- Stored data entries -
++++++++++

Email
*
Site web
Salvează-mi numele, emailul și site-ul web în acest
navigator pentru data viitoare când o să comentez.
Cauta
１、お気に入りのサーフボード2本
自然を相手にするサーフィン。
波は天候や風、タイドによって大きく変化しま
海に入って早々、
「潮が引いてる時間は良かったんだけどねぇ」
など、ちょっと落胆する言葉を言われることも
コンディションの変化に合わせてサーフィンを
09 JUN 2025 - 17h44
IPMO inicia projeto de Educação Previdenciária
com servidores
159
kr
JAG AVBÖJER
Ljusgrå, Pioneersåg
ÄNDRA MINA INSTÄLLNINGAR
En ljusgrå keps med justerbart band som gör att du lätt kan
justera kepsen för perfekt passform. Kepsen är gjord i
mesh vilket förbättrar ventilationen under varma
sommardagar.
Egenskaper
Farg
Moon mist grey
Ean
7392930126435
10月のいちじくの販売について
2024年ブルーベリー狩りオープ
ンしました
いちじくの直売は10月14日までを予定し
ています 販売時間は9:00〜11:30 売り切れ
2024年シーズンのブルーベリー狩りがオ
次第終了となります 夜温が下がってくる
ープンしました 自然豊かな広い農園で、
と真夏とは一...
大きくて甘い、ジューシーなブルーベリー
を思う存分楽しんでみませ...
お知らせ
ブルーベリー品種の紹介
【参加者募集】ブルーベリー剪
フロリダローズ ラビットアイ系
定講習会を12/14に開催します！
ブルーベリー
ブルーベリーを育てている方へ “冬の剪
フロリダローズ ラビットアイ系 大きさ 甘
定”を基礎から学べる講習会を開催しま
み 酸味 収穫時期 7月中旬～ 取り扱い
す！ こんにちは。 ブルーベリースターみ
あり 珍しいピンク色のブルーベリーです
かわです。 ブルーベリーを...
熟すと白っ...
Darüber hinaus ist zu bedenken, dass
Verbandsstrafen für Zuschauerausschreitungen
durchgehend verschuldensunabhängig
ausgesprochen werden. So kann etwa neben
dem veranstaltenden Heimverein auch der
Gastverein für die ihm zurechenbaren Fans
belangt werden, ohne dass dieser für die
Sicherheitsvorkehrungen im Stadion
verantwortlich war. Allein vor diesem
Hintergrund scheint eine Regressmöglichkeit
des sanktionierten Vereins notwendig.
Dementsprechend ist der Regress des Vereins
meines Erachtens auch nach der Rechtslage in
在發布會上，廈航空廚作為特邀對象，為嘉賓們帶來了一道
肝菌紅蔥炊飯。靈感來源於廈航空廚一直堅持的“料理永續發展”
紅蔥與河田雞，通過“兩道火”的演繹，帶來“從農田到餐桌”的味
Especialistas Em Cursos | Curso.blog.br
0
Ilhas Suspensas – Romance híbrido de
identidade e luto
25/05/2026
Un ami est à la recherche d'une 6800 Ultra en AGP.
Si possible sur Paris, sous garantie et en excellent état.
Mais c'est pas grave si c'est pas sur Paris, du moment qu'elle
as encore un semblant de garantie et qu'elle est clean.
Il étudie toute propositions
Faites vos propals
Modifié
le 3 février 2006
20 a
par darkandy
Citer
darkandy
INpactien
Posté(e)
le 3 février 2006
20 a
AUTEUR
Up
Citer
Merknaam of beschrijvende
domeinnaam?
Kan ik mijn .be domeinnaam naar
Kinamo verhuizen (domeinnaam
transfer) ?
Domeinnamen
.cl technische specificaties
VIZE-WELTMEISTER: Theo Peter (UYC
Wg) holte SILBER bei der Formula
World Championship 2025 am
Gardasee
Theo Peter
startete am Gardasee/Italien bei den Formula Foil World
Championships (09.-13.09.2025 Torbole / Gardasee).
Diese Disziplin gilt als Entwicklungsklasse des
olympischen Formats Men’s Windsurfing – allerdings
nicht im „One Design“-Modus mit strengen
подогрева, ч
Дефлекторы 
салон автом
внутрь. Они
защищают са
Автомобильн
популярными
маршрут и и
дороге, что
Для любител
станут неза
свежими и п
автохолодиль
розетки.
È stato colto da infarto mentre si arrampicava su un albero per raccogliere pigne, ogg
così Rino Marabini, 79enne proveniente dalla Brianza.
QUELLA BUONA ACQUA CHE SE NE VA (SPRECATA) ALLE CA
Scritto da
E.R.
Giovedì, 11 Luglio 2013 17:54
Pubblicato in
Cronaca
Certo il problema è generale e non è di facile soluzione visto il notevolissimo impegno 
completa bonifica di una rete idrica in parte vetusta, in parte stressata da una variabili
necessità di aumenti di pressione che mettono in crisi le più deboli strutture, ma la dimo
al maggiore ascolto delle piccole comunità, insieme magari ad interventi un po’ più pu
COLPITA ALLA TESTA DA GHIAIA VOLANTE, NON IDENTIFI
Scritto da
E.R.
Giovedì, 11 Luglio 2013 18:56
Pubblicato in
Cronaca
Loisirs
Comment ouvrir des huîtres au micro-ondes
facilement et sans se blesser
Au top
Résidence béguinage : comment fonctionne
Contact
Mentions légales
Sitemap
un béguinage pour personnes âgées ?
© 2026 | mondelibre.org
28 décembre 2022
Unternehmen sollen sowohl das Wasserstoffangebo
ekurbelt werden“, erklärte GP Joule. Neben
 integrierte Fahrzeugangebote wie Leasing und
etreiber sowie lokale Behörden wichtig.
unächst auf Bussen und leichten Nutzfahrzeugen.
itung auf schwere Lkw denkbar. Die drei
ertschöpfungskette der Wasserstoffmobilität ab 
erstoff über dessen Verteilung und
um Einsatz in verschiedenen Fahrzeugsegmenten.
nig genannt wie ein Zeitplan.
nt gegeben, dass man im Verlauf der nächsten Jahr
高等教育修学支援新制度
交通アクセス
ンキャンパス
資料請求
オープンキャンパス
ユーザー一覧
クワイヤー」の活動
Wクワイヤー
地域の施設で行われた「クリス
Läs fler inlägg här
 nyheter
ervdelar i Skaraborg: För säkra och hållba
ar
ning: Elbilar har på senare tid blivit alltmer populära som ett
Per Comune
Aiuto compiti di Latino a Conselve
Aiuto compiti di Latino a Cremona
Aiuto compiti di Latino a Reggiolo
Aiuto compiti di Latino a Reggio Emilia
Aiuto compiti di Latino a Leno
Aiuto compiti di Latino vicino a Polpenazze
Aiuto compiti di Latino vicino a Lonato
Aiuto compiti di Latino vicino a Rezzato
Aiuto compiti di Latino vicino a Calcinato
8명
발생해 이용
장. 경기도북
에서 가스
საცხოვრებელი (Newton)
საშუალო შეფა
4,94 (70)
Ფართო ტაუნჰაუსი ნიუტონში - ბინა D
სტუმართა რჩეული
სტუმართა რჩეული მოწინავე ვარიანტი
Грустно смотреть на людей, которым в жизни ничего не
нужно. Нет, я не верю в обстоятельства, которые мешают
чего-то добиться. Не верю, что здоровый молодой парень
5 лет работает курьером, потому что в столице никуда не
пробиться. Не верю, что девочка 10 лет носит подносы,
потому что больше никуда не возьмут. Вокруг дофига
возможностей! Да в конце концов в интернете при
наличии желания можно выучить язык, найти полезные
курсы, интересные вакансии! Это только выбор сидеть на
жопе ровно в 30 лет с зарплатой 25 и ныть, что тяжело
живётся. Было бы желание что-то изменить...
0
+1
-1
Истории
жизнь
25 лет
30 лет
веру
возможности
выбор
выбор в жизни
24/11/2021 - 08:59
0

++++++++++

- Try it -
Extract the entries above verbatim.

- Result below -
Email
*
Site web
Salvează-mi numele, emailul și site-ul web în acest
navigator pentru data viitoare când o să comentez.
Cauta
１、お気に入りのサーフボード2本
自然を相手にするサーフィン。
波は天候や風、タイドによって大きく変化しま
海に入って早々、
「潮が引いてる時間は良かったんだけどねぇ」
など、ちょっと落胆する言葉を言われることも
コンディションの変化に合わせてサーフィンを
09 JUN 2025 - 17h44
IPMO inicia projeto de Educação Previdenciária
com servidores
159
kr
JAG AVBÖJER
Ljusgrå, Pioneersåg
ÄNDRA MINA INSTÄLLNINGAR
En ljusgrå keps med justerbart band som gör att du lätt kan
justera kepsen för perfekt passform. Kepsen är gjord i
mesh vilket förbättrar ventilationen under varma
sommardagar.
Egenskaper
Farg
Moon mist grey
Ean
7392930126435
10月のいちじくの販売について
2024年ブルーベリー狩りオープ
ンしました
いちじくの直売は10月14日までを予定し
ています 販売時間は9:00〜11:30 売り切れ
2024年シーズンのブルーベリー狩りがオ
次第終了となります 夜温が下がってくる
ープンしました 自然豊かな広い農園で、
と真夏とは一...
大きくて甘い、ジューシーなブルーベリー
を思う存分楽しんでみませ...
お知らせ
ブルーベリー品種の紹介
【参加者募集】ブルーベリー剪
フロリダローズ ラビットアイ系
定講習会を12/14に開催します！
ブルーベリー
ブルーベリーを育てている方へ “冬の剪
フロリダローズ ラビットアイ系 大きさ 甘
定”を基礎から学べる講習会を開催しま
み 酸味 収穫時期 7月中旬～ 取り扱い
す！ こんにちは。 ブルーベリースターみ
あり 珍しいピンク色のブルーベリーです
かわです。 ブルーベリーを...
熟すと白っ...
Darüber hinaus ist zu bedenken, dass
Verbandsstrafen für Zuschauerausschreitungen
durchgehend verschuldensunabhängig
ausgesprochen werden. So kann etwa neben
dem veranstaltenden Heimverein auch der
Gastverein für die ihm zurechenbaren Fans
belangt werden, ohne dass dieser für die
Sicherheitsvorkehrungen im Stadion
verantwortlich war. Allein vor diesem
Hintergrund scheint eine Regressmöglichkeit
des sanktionierten Vereins notwendig.
Dementsprechend ist der Regress des Vereins
meines Erachtens auch nach der Rechtslage in
在發布會上，廈航空廚作為特邀對象，為嘉賓們帶來了一道
肝菌紅蔥炊飯。靈感來源於廈航空廚一直堅持的“料理永續發展”
紅蔥與河田雞，通過“兩道火”的演繹，帶來“從農田到餐桌”的味
Especialistas Em Cursos | Curso.blog.br
0
Ilhas Suspensas – Romance híbrido de
identidade e luto
25/05/2026
Un ami est à la recherche d'une 6800 Ultra en AGP.
Si possible sur Paris, sous garantie et en excellent état.
Mais c'est pas grave si c'est pas sur Paris, du moment qu'elle
as encore un semblant de garantie et qu'elle est clean.
Il étudie toute propositions
Faites vos propals
Modifié
le 3 février 2006
20 a
par darkandy
Citer
darkandy
INpactien
Posté(e)
le 3 février 2006
20 a
AUTEUR
Up
Citer
Merknaam of beschrijvende
domeinnaam?
Kan ik mijn .be domeinnaam naar
Kinamo verhuizen (domeinnaam
transfer) ?
Domeinnamen
.cl technische specificaties
VIZE-WELTMEISTER: Theo Peter (UYC
Wg) holte SILBER bei der Formula
World Championship 2025 am
Gardasee
Theo Peter
startete am Gardasee/Italien bei den Formula Foil World
Championships (09.-13.09.2025 Torbole / Gardasee).
Diese Disziplin gilt als Entwicklungsklasse des
olympischen Formats Men’s Windsurfing – allerdings
nicht im „One Design“-Modus mit strengen
подогрева, ч
Дефлекторы 
салон автом
внутрь. Они
защищают са
Автомобильн
популярными
маршрут и и
дороге, что
Для любител
станут неза
свежими и п
автохолодиль
розетки.
È stato colto da infarto mentre si arrampicava su un albero per raccogliere pigne, ogg
così Rino Marabini, 79enne proveniente dalla Brianza.
QUELLA BUONA ACQUA CHE SE NE VA (SPRECATA) ALLE CA
Scritto da
E.R.
Giovedì, 11 Luglio 2013 17:54
Pubblicato in
Cronaca
Certo il problema è generale e non è di facile soluzione visto il notevolissimo impegno 
completa bonifica di una rete idrica in parte vetusta, in parte stressata da una variabili
necessità di aumenti di pressione che mettono in crisi le più deboli strutture, ma la dimo
al maggiore ascolto delle piccole comunità, insieme magari ad interventi un po’ più pu
COLPITA ALLA TESTA DA GHIAIA VOLANTE, NON IDENTIFI
Scritto da
E.R.
Giovedì, 11 Luglio 2013 18:56
Pubblicato in
Cronaca
Loisirs
Comment ouvrir des huîtres au micro-ondes
facilement et sans se blesser
Au top
Résidence béguinage : comment fonctionne
Contact
Mentions légales
Sitemap
un béguinage pour personnes âgées ?
© 2026 | mondelibre.org
28 décembre 2022
Unternehmen sollen sowohl das Wasserstoffangebo
ekurbelt werden“, erklärte GP Joule. Neben
 integrierte Fahrzeugangebote wie Leasing und
etreiber sowie lokale Behörden wichtig.
unächst auf Bussen und leichten Nutzfahrzeugen.
itung auf schwere Lkw denkbar. Die drei
ertschöpfungskette der Wasserstoffmobilität ab 
erstoff über dessen Verteilung und
um Einsatz in verschiedenen Fahrzeugsegmenten.
nig genannt wie ein Zeitplan.
nt gegeben, dass man im Verlauf der nächsten Jahr
高等教育修学支援新制度
交通アクセス
ンキャンパス
資料請求
オープンキャンパス
ユーザー一覧
クワイヤー」の活動
Wクワイヤー
地域の施設で行われた「クリス
Läs fler inlägg här
 nyheter
ervdelar i Skaraborg: För säkra och hållba
ar
ning: Elbilar har på senare tid blivit alltmer populära som ett
Per Comune
Aiuto compiti di Latino a Conselve
Aiuto compiti di Latino a Cremona
Aiuto compiti di Latino a Reggiolo
Aiuto compiti di Latino a Reggio Emilia
Aiuto compiti di Latino a Leno
Aiuto compiti di Latino vicino a Polpenazze
Aiuto compiti di Latino vicino a Lonato
Aiuto compiti di Latino vicino a Rezzato
Aiuto compiti di Latino vicino a Calcinato
8명
발생해 이용
장. 경기도북
에서 가스
საცხოვრებელი (Newton)
საშუალო შეფა
4,94 (70)
Ფართო ტაუნჰაუსი ნიუტონში - ბინა D
სტუმართა რჩეული
სტუმართა რჩეული მოწინავე ვარიანტი
Грустно смотреть на людей, которым в жизни ничего не
нужно. Нет, я не верю в обстоятельства, которые мешают
чего-то добиться. Не верю, что здоровый молодой парень
5 лет работает курьером, потому что в столице никуда не
пробиться. Не верю, что девочка 10 лет носит подносы,
потому что больше никуда не возьмут. Вокруг дофига
возможностей! Да в конце концов в интернете при
наличии желания можно выучить язык, найти полезные
курсы, интересные вакансии! Это только выбор сидеть на
жопе ровно в 30 лет с зарплатой 25 и ныть, что тяжело
живётся. Было бы желание что-то изменить...
0
+1
-1
Истории
жизнь
25 лет
30 лет
веру
возможности
выбор
выбор в жизни
24/11/2021 - 08:59
0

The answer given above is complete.